Agriculture, Forestry, Fishing, Hunting, Mining, Quarrying, Oil and Gas Extraction
- Quaternary Sector – The quaternary sector of the economy consists of intellectual activities.
Administrative, Arts, Entertainment, Recreation, Educational Services, Government (including support, Waste Management, and Remediation Services), Information, Professional, Scientific, and Technical Services
- Secondary Sector – The secondary sector of the economy manufactures finished goods.
Construction and Manufacturing
- Tertiary Sector – The tertiary sector of the economy is the service industry.
Accommodation and Food Services, Finance, Insurance, Health Care, Social Assistance, Management of Companies and Enterprises, Wholesale Trade, Retail Trade, Real Estate, Rental, Leasing, Transportation, and Warehousing.
Once everything was in place, I mapped out the visualizations in a way I thought would be the best to represent this data. I came up with two different dashboards – one having a drop-down wherein the user can select each region and see the total and sector wise job growth. The second dashboard has two subparts, having one visualization with all the regions and sectors and the other visualization showcasing the total increase/decrease in the number of jobs per region.

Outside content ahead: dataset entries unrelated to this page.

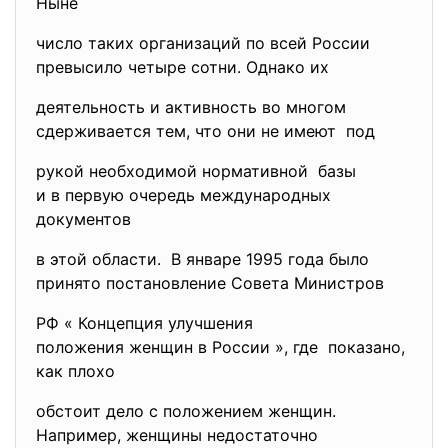
Ныне
число таких организаций по всей России
превысило четыре сотни. Однако их
деятельность и активность во многом
сдерживается тем, что они не имеют под
рукой необходимой нормативной базы
и в первую очередь международных
документов
в этой области. В январе 1995 года было
принято постановление Совета Министров
РФ « Концепция улучшения
положения женщин в России », где показано,
как плохо
обстоит дело с положением женщин.
Например, женщины недостаточно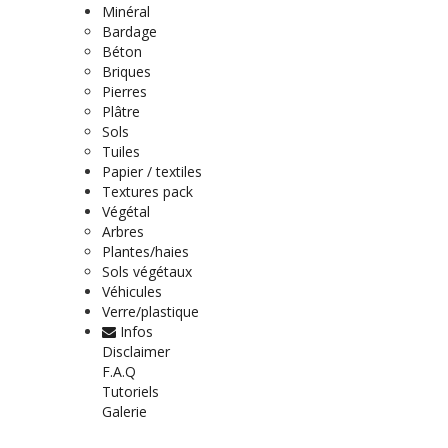
Minéral
Bardage
Béton
Briques
Pierres
Plâtre
Sols
Tuiles
Papier / textiles
Textures pack
Végétal
Arbres
Plantes/haies
Sols végétaux
Véhicules
Verre/plastique
Infos
Disclaimer
F.A.Q
Tutoriels
Galerie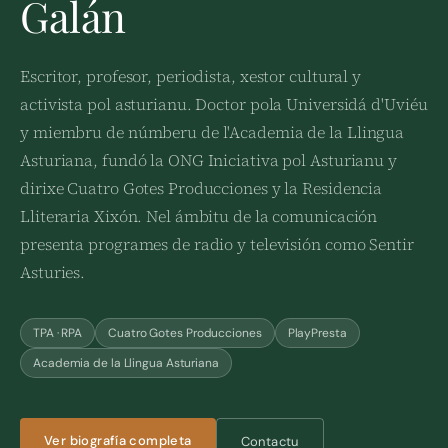
Galán
Escritor, profesor, periodista, xestor cultural y
activista pol asturianu. Doctor pola Universidá d'Uviéu
y miembru de númberu de l'Academia de la Llingua
Asturiana, fundó la ONG Iniciativa pol Asturianu y
dirixe Cuatro Gotes Producciones y la Residencia
Lliteraria Xixón. Nel ámbitu de la comunicación
presenta programes de radio y televisión como Sentir
Asturies.
TPA · RPA
Cuatro Gotes Producciones
PlayPresta
Academia de la Llingua Asturiana
Ver biografía completa
Contactu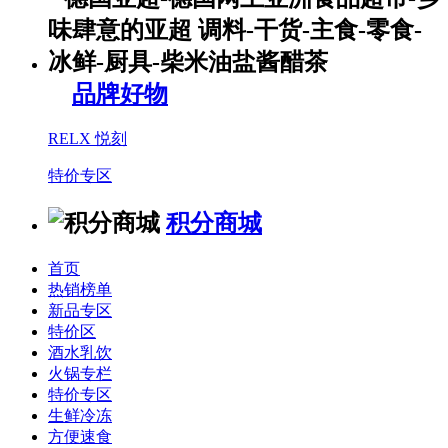
品牌好物
RELX 悦刻
特价专区
积分商城
首页
热销榜单
新品专区
特价区
酒水乳饮
火锅专栏
特价专区
生鲜冷冻
方便速食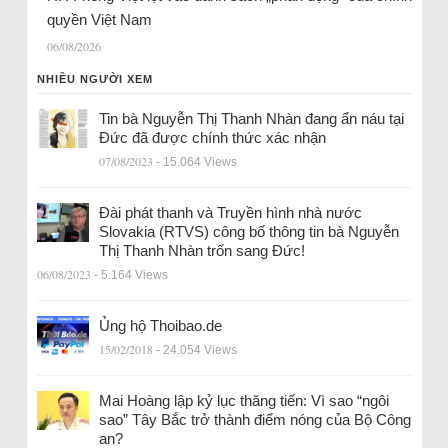
quyền Việt Nam
06/08/2026
NHIỀU NGƯỜI XEM
Tin bà Nguyễn Thị Thanh Nhàn đang ẩn náu tại
Đức đã được chính thức xác nhận
07/08/2023
- 15.064 Views
Đài phát thanh và Truyền hình nhà nước
Slovakia (RTVS) công bố thông tin bà Nguyễn
Thị Thanh Nhàn trốn sang Đức!
06/08/2023
- 5.164 Views
Ủng hộ Thoibao.de
15/02/2018
- 24.054 Views
Mai Hoàng lập kỷ lục thăng tiến: Vì sao “ngôi
sao” Tây Bắc trở thành điểm nóng của Bộ Công
an?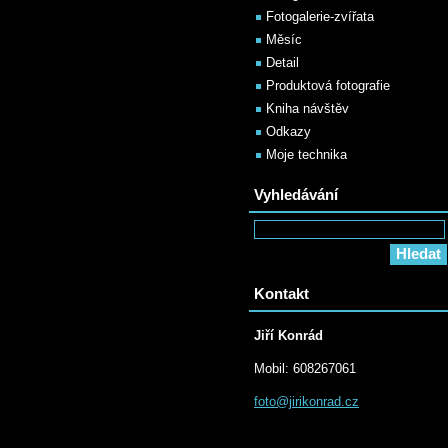
Fotogalerie-zvířata
Měsíc
Detail
Produktová fotografie
Kniha návštěv
Odkazy
Moje technika
Vyhledávání
Kontakt
Jiří Konrád
Mobil: 608267061
foto@jir
ikonrad.
cz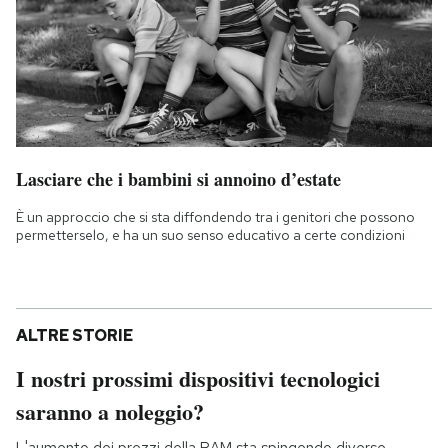
Lasciare che i bambini si annoino d’estate
È un approccio che si sta diffondendo tra i genitori che possono
permetterselo, e ha un suo senso educativo a certe condizioni
ALTRE STORIE
I nostri prossimi dispositivi tecnologici
saranno a noleggio?
L'aumento dei prezzi della RAM sta spingendo diverse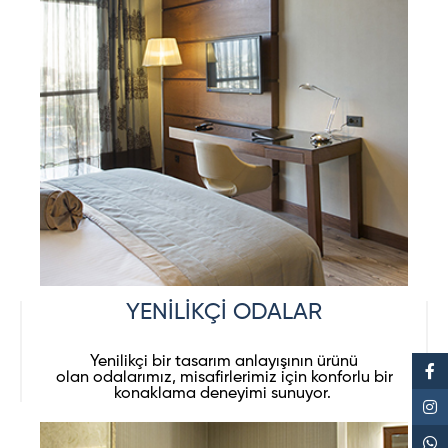
YENİLİKÇİ ODALAR
Yenilikçi bir tasarım anlayışının ürünü
olan odalarımız, misafirlerimiz için konforlu bir
konaklama deneyimi sunuyor.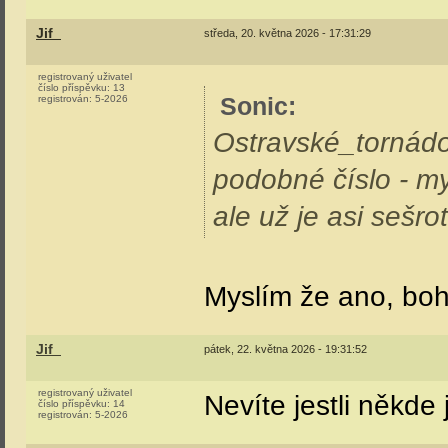
(Příspěvek byl edito
Jena
středa, 20. května 2026 - 07:56:22
registrovaný uživatel
Doporučuji si přečís
číslo příspěvku:
19369
registrován:
11-2002
někdo napíše. A už
vyjede...
Jif_
středa, 20. května 2026 - 08:36:37
registrovaný uživatel
číslo příspěvku:
12
registrován:
5-2026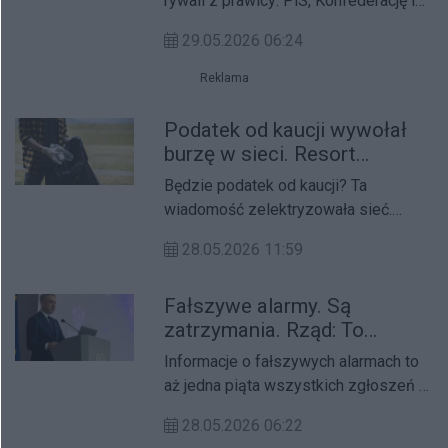
rywali z prawicy: PiS, Konfederację i
Konfederacją Korony Polskiej. I
29.05.2026 06:24
odnotowała największy wzrost. Dzięki
temu powiększyłaby pulę miejsc w
Reklama
Sejmie.
Podatek od kaucji wywołał
burzę w sieci. Resort
finansów wyjaśnia
Będzie podatek od kaucji? Ta
wiadomość zelektryzowała sieć.
Oliwy do ognia dolewały wypowiedzi
28.05.2026 11:59
polityków. Jest stanowisko
Ministerstwa Finansów.
Fałszywe alarmy. Są
zatrzymania. Rząd: To
dopiero początek
Informacje o fałszywych alarmach to
aż jedna piąta wszystkich zgłoszeń –
podkreśla minister cyfryzacji.
28.05.2026 06:22
Państwo sobie nie radzi? Radzi –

Both the dashboards can be viewed here –
Figure2 – Sector wise job growth per region from 2012 – 2017
Overall, I think jobs in the primary sector have not increased that much and there is also not a lot of fluctuation in the secondary sector. One of the most important observations from this visualization is that wherever there is a huge fall in the tertiary sector, the percentage of jobs in the quaternary sector increase especially in the north county and the Western New York region (Figure2 refers to the visualization discussed here).

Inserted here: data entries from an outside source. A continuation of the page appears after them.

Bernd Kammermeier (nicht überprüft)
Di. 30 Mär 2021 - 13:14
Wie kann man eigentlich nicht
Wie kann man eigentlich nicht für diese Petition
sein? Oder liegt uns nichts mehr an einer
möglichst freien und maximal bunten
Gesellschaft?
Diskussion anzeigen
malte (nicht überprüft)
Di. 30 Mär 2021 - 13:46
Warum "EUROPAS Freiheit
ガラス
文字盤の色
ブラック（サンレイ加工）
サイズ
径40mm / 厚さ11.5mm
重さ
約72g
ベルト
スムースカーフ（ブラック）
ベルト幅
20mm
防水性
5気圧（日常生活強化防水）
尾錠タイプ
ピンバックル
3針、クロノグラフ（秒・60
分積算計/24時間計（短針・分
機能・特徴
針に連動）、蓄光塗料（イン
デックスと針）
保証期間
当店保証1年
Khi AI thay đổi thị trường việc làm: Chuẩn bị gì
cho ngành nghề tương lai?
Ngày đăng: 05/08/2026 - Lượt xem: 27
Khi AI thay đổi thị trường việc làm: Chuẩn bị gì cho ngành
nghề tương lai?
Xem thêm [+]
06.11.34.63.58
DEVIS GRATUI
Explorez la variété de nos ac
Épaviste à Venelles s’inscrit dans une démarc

Figure3 – Total job growth per region from 2012 – 2017
Talking about the visualization showcasing the total job growth per region (Figure3), we see that New York City had the maximum number of jobs when compared to all the other 10 regions and North County had the lowest number of jobs. It can also be analyzed that from 2014 to 2016, the total number of jobs in all the regions have increased except in the Western New York region wherein there is a decline of about 40%.

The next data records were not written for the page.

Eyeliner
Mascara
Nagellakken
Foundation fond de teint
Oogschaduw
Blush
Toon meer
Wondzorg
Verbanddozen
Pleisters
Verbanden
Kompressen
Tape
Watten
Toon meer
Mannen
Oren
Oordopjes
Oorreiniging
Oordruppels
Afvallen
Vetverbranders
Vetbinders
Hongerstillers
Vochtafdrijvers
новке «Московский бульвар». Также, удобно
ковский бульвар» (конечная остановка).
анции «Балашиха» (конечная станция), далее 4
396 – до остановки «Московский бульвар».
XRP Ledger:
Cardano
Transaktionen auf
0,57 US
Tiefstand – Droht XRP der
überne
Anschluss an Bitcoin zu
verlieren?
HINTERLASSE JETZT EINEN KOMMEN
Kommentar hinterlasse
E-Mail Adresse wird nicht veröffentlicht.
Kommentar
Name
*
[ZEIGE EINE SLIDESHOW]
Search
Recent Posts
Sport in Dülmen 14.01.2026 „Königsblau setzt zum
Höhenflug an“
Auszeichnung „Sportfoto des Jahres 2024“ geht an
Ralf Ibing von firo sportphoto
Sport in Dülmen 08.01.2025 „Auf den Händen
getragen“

Overall, I think Tableau is a very powerful tool for data visualization. After working on this project, I strongly feel that finding the right kind of data set with less messy data is very important and for me, that was the only time-consuming part of this activity. For me cleaning the dataset was not an issue because of two reasons – firstly, Google’s OpenRefine is a very friendly and easy tool. Secondly, the dataset that I found was less messy and it was very easy to clean that data. Talking about Tableau as a software to use, I think it is an efficient software which comes with its drawbacks. Initially, I struggled with finding some options within the software and I think a lot of its powerful features are hidden. The dataset I was working on talked about regions and I thought of making an interactive custom map in Tableau which I could have added in both the dashboards. On exploring the software more I realized that it is not possible to make a custom map and then I had to settle down with a static map image that can be seen in my dashboards. I also struggled while making the dashboards as it restricted me a lot while adding the horizontal and vertical blank spaces. I had to move around a lot of things to make the final dashboard.
In all, I think if someone gets used to Tableau, it is a very wonderful tool to make data beautiful. I would love to explore Tableau in the future using different data sets that fall in my interest area.